Guillaume  : Après avoir enregistré plusieurs albums en studio, l’envie d’en concocter un à la maison se faisait de plus en plus pressante. Cet album n’aurait pas pu se faire ailleurs… L’atmosphère du disque a d’ailleurs en grande partie été déterminée par la façon dont les morceaux ont été mis en boîte. Habituellement, je travaillais une démo. Nous la jouions avec le groupe ( en répétition ou en concert ) puis nous partions enregistrer en studio. Cheminement classique. Or, avec quelques années de recul maintenant, je peux dire que – pour notre musique tout au moins – j’ai bien souvent trouvé davantage de charme à la démo qu’à la version définitive enregistrée en studio et ce malgré toutes les imperfections techniques de celle-ci… Cette fois, j’ai donc voulu livrer les morceaux « bruts », dans leur gangue originelle, quand l’émotion prime encore sur le reste.

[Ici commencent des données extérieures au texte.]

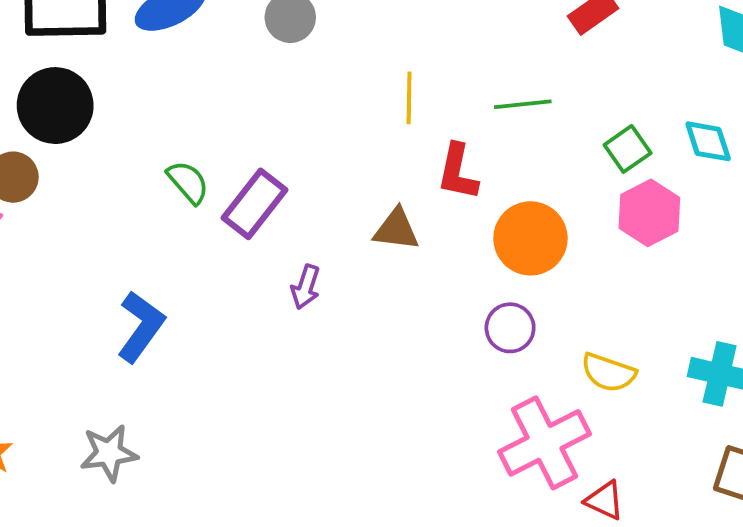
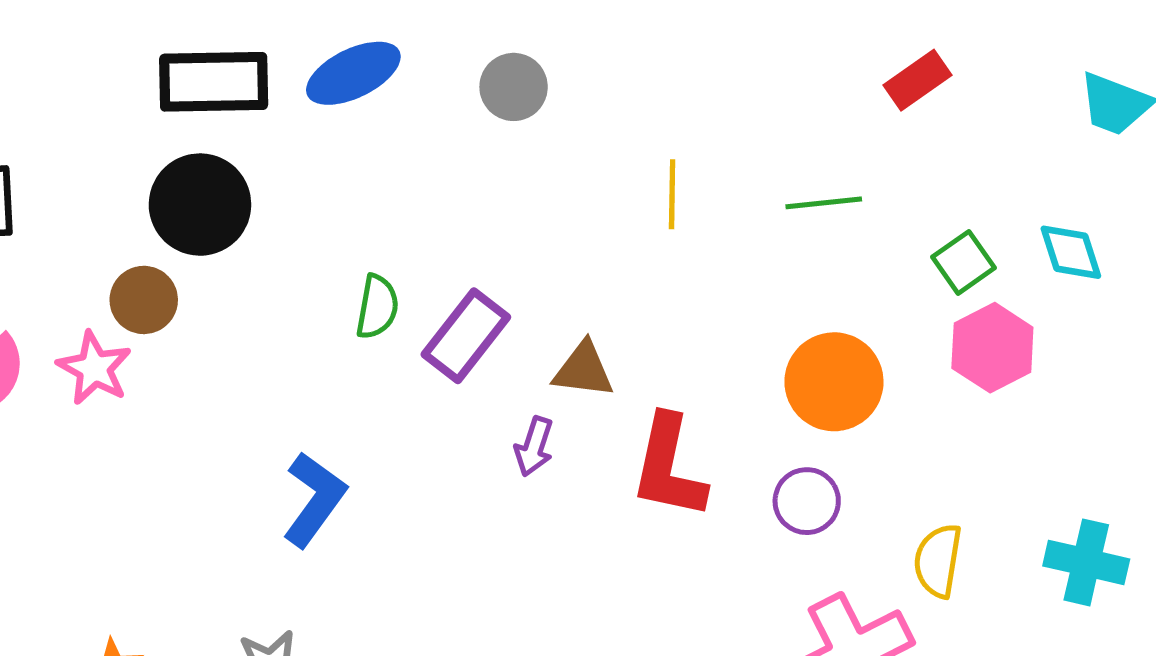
red L-shape: (458, 172) -> (669, 467), moved, size x1.4
green semicircle: (188, 182) -> (377, 307), turned 51
brown triangle: (396, 229) -> (583, 370), moved
yellow semicircle: (608, 373) -> (938, 561), turned 80

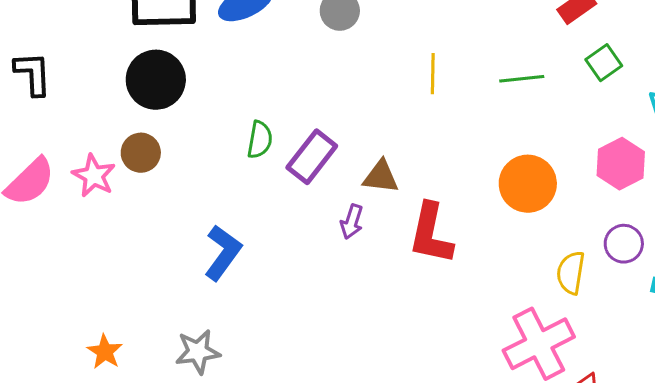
green square: (964, 262) -> (604, 63), moved
brown circle: (144, 300) -> (141, 153), moved
purple circle: (807, 501) -> (624, 244), moved
yellow semicircle: (938, 561) -> (571, 273), moved

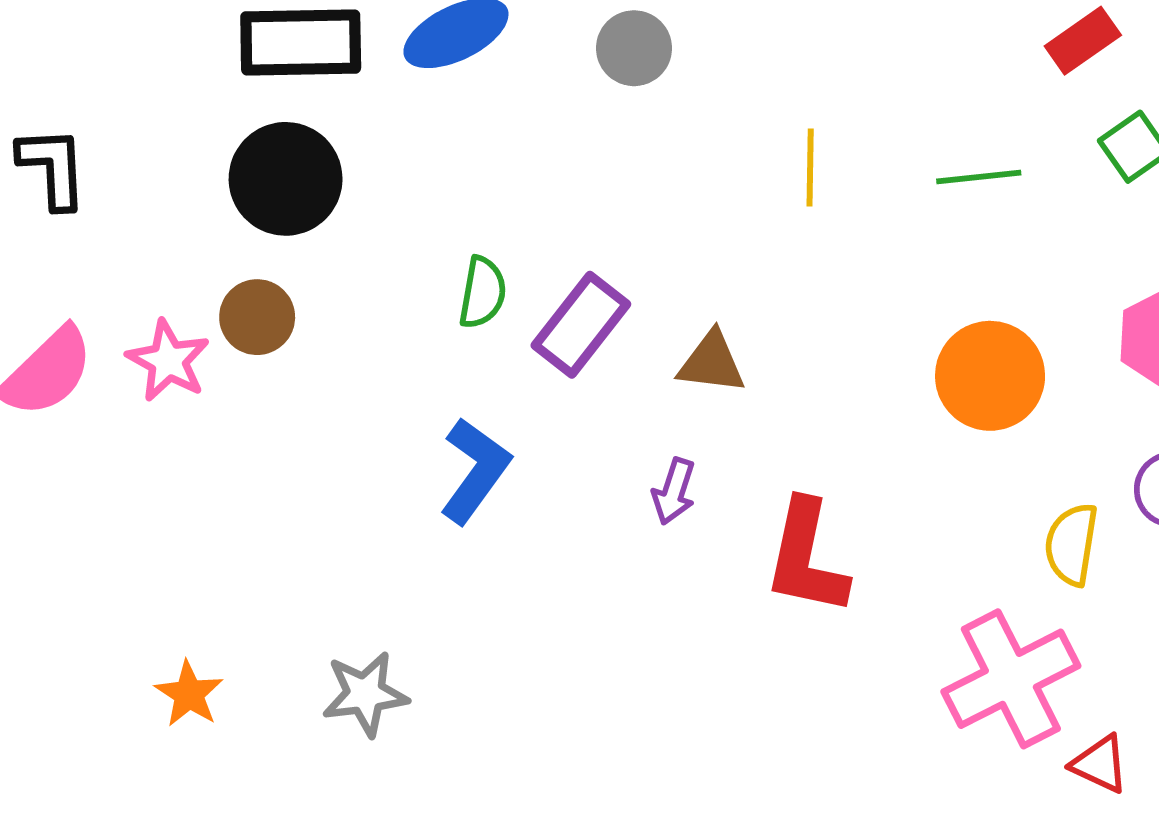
purple arrow: (352, 222) -> (674, 491), moved
red L-shape: (431, 234) -> (806, 558), moved
blue L-shape: (223, 253) -> (475, 471), moved

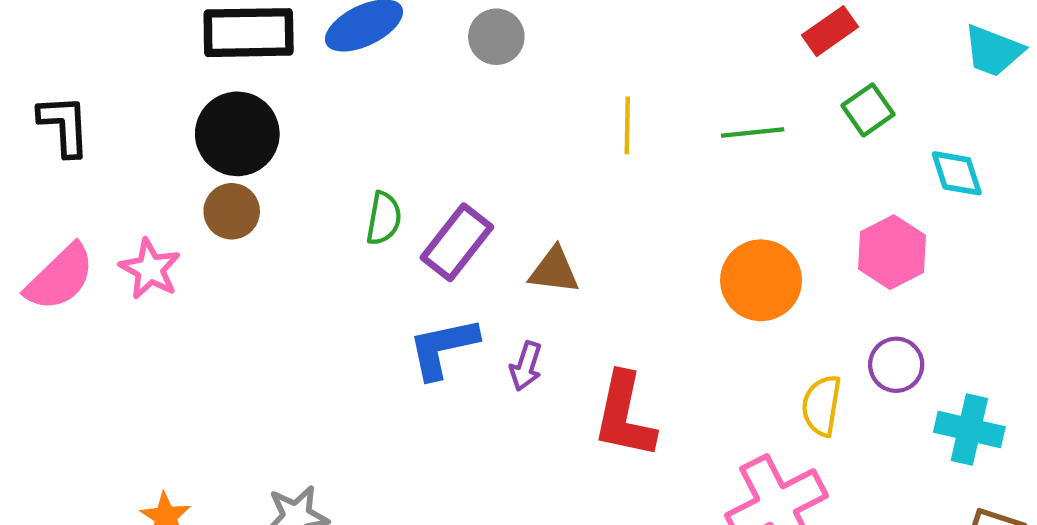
brown circle: (257, 317) -> (232, 211), moved
blue L-shape: (475, 471) -> (443, 348), moved, turned -138

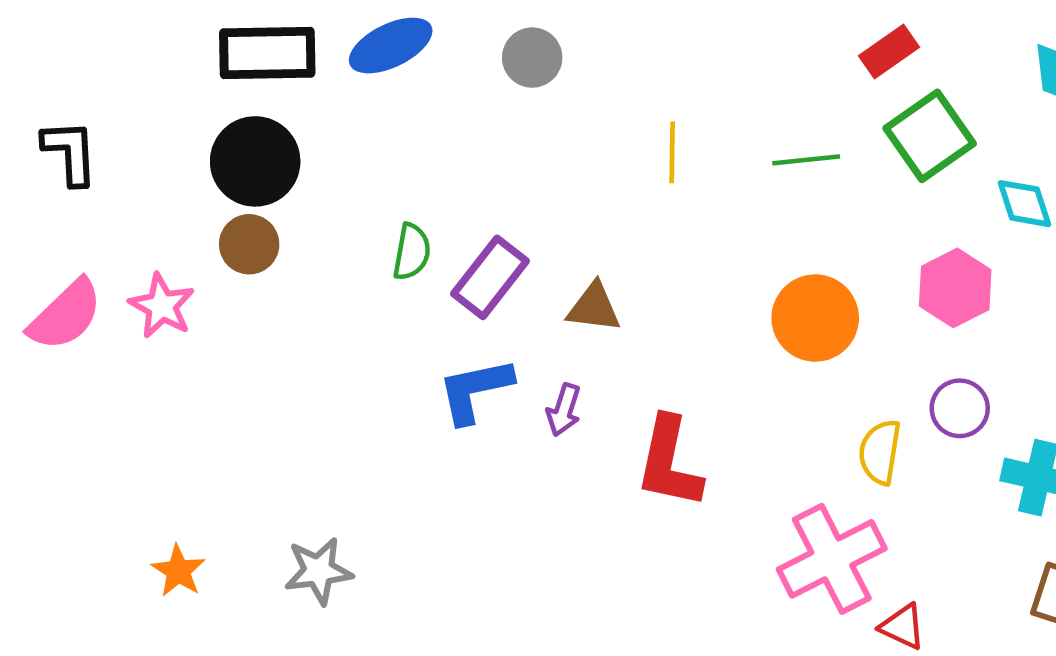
green square: (868, 110) -> (930, 136), size x1.6

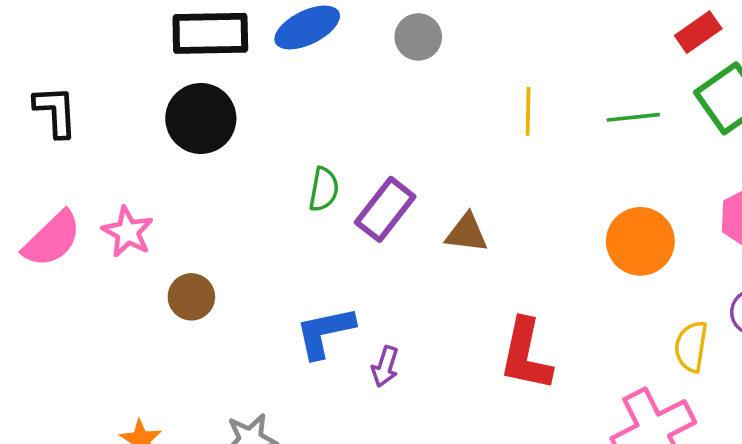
brown circle: (249, 244) -> (191, 297), moved
blue L-shape: (475, 390) -> (325, 332), moved
purple arrow: (564, 410) -> (385, 367), moved

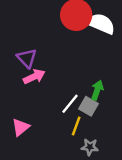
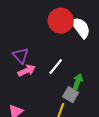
white semicircle: (101, 24) -> (81, 28), turned 30
white line: (70, 104) -> (56, 67), moved

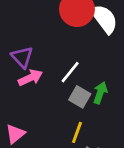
gray square: (71, 95) -> (80, 97), moved

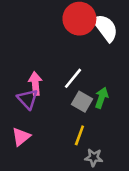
purple triangle: (22, 57) -> (28, 99), moved
pink arrow: (30, 78) -> (35, 84), turned -70

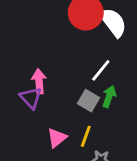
white line: (73, 78) -> (101, 70), moved
pink triangle: (21, 137) -> (57, 138), moved

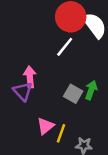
white line: (101, 70) -> (65, 47), moved
yellow line: (86, 136) -> (61, 133), moved

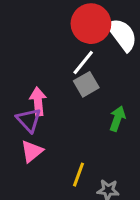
gray square: (73, 94) -> (86, 84), moved, turned 30
pink triangle: (45, 126) -> (32, 151), moved

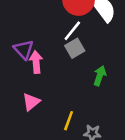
purple triangle: (29, 120) -> (24, 49), moved

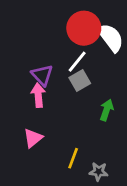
purple triangle: (24, 49) -> (42, 75), moved

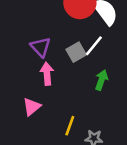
white line: (77, 62) -> (94, 46), moved
pink arrow: (38, 95) -> (47, 74), moved

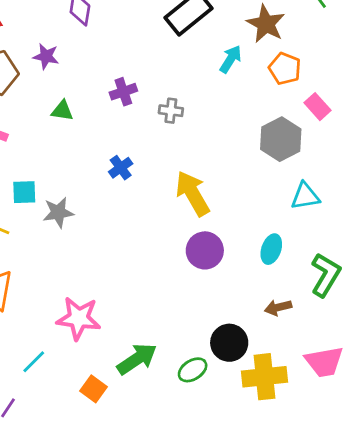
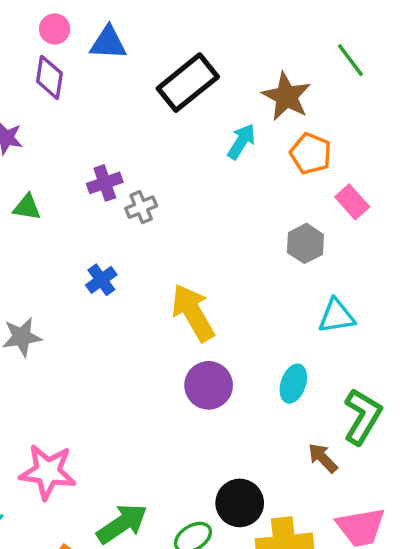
gray cross: (171, 111) -> (141, 207), moved, turned -30
gray hexagon: (281, 139) -> (305, 243), size x0.7
brown arrow: (278, 307) -> (323, 458), moved, turned 60

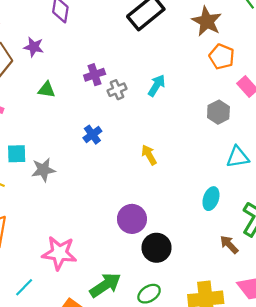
cyan arrow: (241, 141) -> (157, 85), moved
yellow arrow: (193, 313) -> (149, 155), size x0.6
purple circle: (209, 385) -> (132, 219), moved
black circle: (240, 503) -> (157, 248), moved

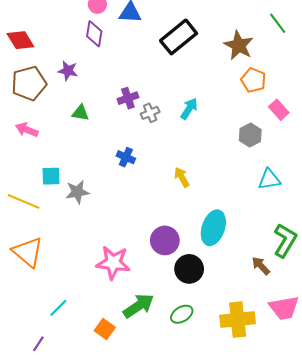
blue cross: (92, 135) -> (126, 157), turned -30
cyan ellipse: (211, 199) -> (213, 228), moved, size x1.5
pink star: (59, 253) -> (113, 263), moved

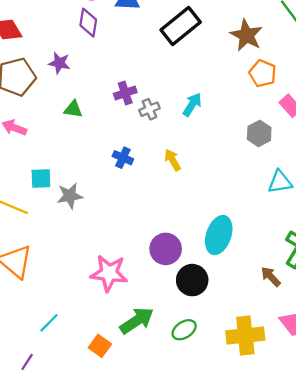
yellow arrow: (182, 177) -> (173, 160), moved

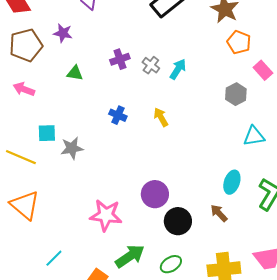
gray cross: (149, 109) -> (151, 65), moved, turned -30
cyan ellipse: (219, 235) -> (232, 182), moved, size x0.7
brown arrow: (271, 277) -> (219, 213), moved

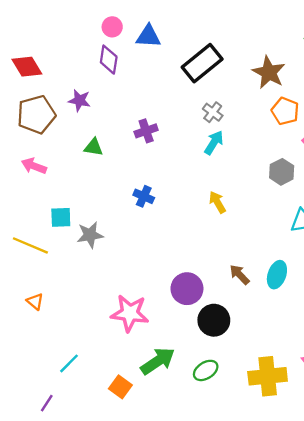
gray cross: (151, 65) -> (213, 112), moved
yellow arrow: (161, 117) -> (217, 202), moved
orange triangle: (25, 205) -> (35, 301), size x0.5
brown arrow: (219, 213) -> (240, 275), moved

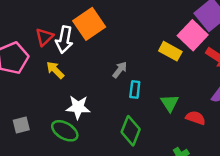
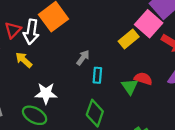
yellow rectangle: (170, 51) -> (129, 39), turned -66
red semicircle: (196, 118) -> (143, 79), moved

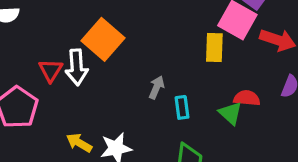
yellow rectangle: (129, 39) -> (214, 48), turned -36
yellow arrow: (24, 60) -> (79, 143), moved

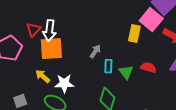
orange square: (103, 39) -> (51, 49), moved, turned 35
green triangle: (230, 113) -> (126, 72), moved

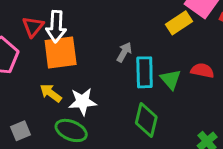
yellow rectangle: (134, 34) -> (179, 23), turned 48
cyan rectangle: (108, 66) -> (145, 72), size x1.5

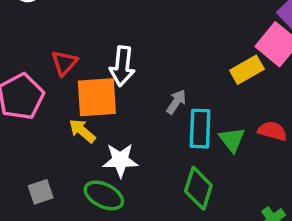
white arrow: (56, 26) -> (122, 66), moved
yellow arrow: (51, 93) -> (82, 131), moved

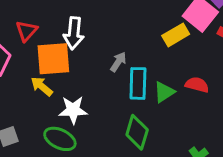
green triangle: (232, 139) -> (164, 92), turned 35

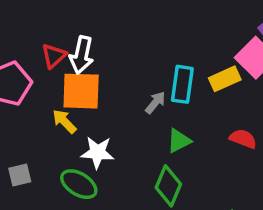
white arrow: (74, 33) -> (82, 55), moved
cyan rectangle: (138, 83) -> (182, 84), moved
green triangle: (164, 92) -> (179, 141), moved

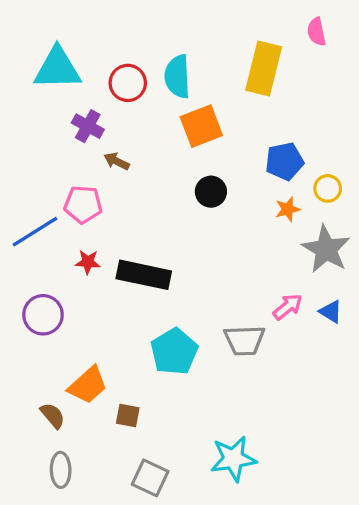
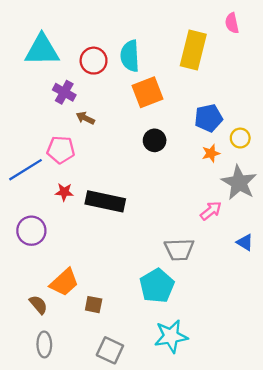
pink arrow: (288, 307) -> (211, 211), moved
blue triangle: (331, 312) -> (245, 242), moved
cyan pentagon: (174, 352) -> (157, 286), moved

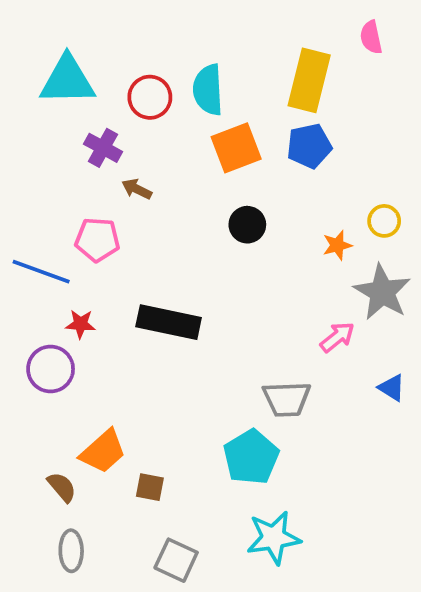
blue pentagon: (209, 118) -> (309, 146), moved
blue line: (26, 170) -> (41, 272), turned 52
red star: (64, 192) -> (81, 324), moved

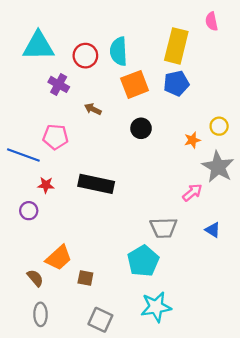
brown arrow: (137, 189) -> (93, 109), moved
purple circle: (51, 369) -> (29, 211), size x0.7
blue triangle: (392, 388) -> (213, 230), moved

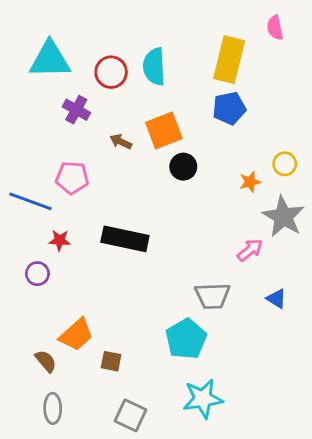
orange square: (135, 84) -> (164, 131), moved

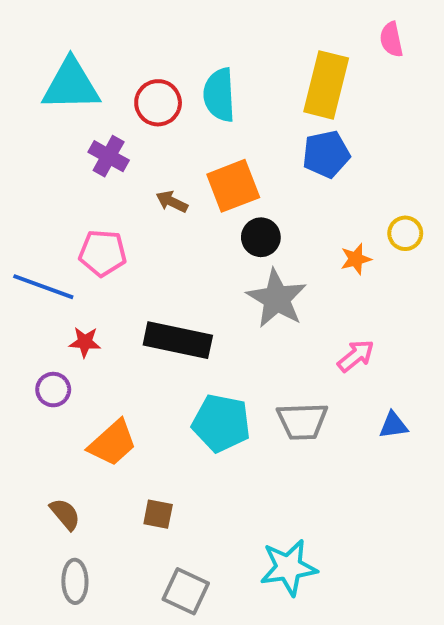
gray star: (283, 217) -> (277, 299), moved
blue triangle: (276, 299) -> (393, 425), turned -40
orange trapezoid: (76, 335) -> (113, 443), moved
cyan pentagon: (186, 339) -> (221, 423), moved, turned -30

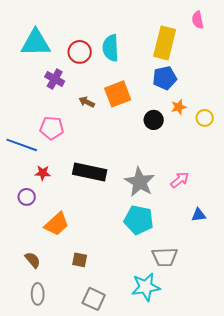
black circle: (261, 237) -> (154, 120), moved
orange star: (356, 259) -> (179, 107), moved
gray star: (277, 299) -> (140, 182), moved
gray trapezoid: (302, 421) -> (165, 257), moved
cyan pentagon: (221, 423) -> (139, 220), moved

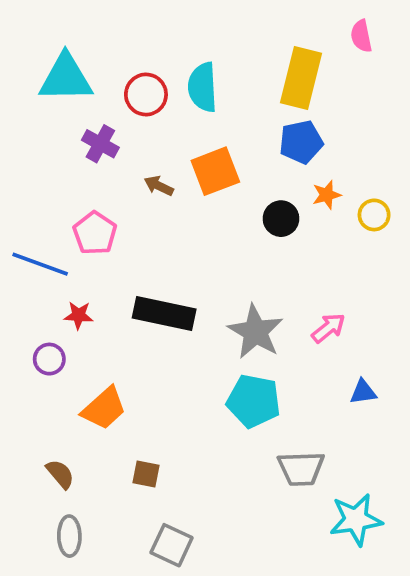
pink pentagon: (52, 128) -> (95, 233), turned 30
cyan star: (146, 287) -> (356, 520), moved

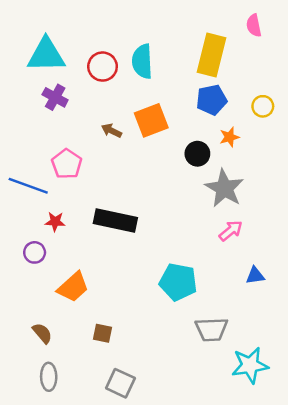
purple cross: (100, 144) -> (55, 97), moved
yellow circle: (374, 215) -> (263, 106), moved
gray star: (255, 332) -> (224, 188), moved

Simon : Cette façon de travailler nous a également permis d’être réactifs sur les idées d’arrangements ou d’instruments. On pouvait tester une idée très rapidement. On a donc eu une certaine liberté par rapport au studio où tu as parfois tendance à regarder le compteur tourner et à essayer d’être efficace tout de suite.

SensationRock : Dans cet album, l’enregistrement, tout comme le mixage, donne une sensation indéniable de proximité lorsqu’on écoute vos titres. Et cela se ressent dès le premier morceau In the Electric Mist, où l’on perçoit très nettement les slides sur le manche de la guitare tout au long du morceau. On aurait presque l’impression d’être au coin du feu avec vous. D’où vient cette volonté de donner à l’album cette ambiance si intimiste ?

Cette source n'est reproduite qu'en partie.